We have not done yet with the stables of this great house. Quite apart from the seven hundred stalled stables, is another building in which, very delicately cared for, are a number of beautiful horses, which are intended for the sole use of the master himself. They have been bought without regard to their cost, and they are tended with extreme care by a little company of grooms and horse-boys, whose only employment is to keep this valuable stud in good condition. They will, as a great favour, allow us to take a peep into the long harness room, and we are more and more astonished at the magnificence of the owner of the house, when we perceive that the stout leather trappings of the horses are ornamented all over with gold and silver bosses which must have cost an immense price.

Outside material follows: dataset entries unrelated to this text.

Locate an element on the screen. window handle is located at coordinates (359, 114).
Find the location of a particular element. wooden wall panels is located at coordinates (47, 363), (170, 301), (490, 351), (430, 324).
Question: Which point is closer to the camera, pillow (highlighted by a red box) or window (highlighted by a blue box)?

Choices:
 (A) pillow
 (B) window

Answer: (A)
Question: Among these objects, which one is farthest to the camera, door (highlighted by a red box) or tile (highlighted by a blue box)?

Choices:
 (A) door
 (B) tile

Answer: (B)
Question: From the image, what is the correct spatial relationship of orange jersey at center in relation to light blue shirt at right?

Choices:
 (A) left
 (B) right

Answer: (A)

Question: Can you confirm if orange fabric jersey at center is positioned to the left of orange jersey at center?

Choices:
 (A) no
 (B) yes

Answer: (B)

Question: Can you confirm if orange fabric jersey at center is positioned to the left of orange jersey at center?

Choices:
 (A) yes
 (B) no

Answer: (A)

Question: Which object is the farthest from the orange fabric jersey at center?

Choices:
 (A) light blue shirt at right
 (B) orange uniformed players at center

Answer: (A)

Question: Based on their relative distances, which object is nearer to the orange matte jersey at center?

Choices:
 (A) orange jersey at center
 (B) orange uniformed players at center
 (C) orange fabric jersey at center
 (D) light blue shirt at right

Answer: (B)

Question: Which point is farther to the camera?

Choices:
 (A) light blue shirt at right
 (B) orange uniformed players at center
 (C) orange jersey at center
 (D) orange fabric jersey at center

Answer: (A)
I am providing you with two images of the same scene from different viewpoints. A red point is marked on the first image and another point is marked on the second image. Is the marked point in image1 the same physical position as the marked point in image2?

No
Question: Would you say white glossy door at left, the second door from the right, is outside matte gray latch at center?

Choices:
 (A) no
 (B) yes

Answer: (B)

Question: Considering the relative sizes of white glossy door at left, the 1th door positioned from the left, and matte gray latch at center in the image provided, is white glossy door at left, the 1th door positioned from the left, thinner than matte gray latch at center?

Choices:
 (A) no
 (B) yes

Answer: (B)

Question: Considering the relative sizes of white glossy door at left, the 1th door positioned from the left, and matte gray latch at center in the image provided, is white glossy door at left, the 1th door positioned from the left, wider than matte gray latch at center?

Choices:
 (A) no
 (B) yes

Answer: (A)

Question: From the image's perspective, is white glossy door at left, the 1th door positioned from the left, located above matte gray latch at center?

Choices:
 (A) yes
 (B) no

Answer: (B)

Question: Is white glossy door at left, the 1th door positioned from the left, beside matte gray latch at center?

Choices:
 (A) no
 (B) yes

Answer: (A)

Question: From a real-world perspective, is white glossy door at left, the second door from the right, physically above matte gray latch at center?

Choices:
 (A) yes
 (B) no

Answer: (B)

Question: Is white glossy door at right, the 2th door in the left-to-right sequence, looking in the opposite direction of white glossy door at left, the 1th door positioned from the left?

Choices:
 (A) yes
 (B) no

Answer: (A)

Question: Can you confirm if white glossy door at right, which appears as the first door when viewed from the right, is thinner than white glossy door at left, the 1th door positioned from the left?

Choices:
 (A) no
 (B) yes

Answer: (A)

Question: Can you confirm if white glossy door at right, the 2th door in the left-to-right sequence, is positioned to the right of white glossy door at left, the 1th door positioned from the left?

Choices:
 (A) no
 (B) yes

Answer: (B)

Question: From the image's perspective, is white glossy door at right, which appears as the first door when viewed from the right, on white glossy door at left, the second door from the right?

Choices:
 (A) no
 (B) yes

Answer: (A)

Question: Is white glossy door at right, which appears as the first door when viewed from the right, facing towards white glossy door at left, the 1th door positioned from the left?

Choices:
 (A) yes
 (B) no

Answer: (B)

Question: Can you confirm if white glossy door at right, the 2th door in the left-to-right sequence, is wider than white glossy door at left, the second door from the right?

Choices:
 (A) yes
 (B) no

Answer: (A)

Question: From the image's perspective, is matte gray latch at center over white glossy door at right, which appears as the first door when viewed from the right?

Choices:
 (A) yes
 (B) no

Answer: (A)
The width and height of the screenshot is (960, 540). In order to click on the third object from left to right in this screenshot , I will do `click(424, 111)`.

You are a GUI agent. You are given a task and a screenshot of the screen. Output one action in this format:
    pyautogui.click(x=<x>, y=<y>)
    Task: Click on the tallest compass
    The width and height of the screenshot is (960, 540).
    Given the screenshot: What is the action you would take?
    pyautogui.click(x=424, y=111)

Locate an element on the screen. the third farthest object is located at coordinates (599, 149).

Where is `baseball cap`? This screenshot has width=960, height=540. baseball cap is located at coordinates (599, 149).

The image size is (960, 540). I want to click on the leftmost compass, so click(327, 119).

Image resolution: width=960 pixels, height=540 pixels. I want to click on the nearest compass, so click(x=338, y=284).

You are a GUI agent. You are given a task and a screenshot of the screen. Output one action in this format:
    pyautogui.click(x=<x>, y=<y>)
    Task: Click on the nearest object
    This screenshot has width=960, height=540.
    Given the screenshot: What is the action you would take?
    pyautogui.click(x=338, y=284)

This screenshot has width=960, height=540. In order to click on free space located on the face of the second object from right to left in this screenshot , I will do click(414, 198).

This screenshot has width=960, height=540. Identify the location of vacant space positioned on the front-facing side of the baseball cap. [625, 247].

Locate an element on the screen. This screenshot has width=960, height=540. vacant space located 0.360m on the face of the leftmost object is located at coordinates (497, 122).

And now, having examined the great man's stables, we may take our way to the mansion itself, the great hall door of which stands hospitably open. Passing quickly through this, and only glancing at the high arched roof of polished oak, with ponderous beams across and across, we find our way into the kitchen. An enormous fire of heavy logs of wood piled one upon another, is burning

fiercely on the hearth, which is thrown back from the walls, and is a room of itself; and before that fire, on long spits, are roasting wonderfully large joints of beef, and what seems to be almost a whole carcase of mutton, haunches of venison, and abundance of small game and birds, among which we detect two or three herons, such as we saw killed in our other picture. Numerous as these viands are, we see that there is abundance of room for each to turn on its own spit before the fire; and we observe also that the spits are kept merrily in motion by endless cords or chains; though how these cords or chains are moved we do not exactly. We are told, however, that the machinery is worked either by boys, or by dogs of a curious breed, called turnspits.

see.

Can we count the number of servants in that great kitchen?-men cooks and women cooks, upper and under cooks, helpers and servers, scullery men and scullery boys, servants of all sorts? Not easily. There may be fifty, or sixty, or a hundred; but it is such a scene of confusion, that we are glad to retreat, wondering more and more who the great man can be for whose table all these preparations are going on.

There is one thing we may notice, however, which is, that all the principal servants we see, together with that important person who calls himself" The chief of the kitchen," are Normans; while the scullions and other inferior drudges are Saxon or English, and receive a great many blows and kicks, and much wordy abuse, from their superiors.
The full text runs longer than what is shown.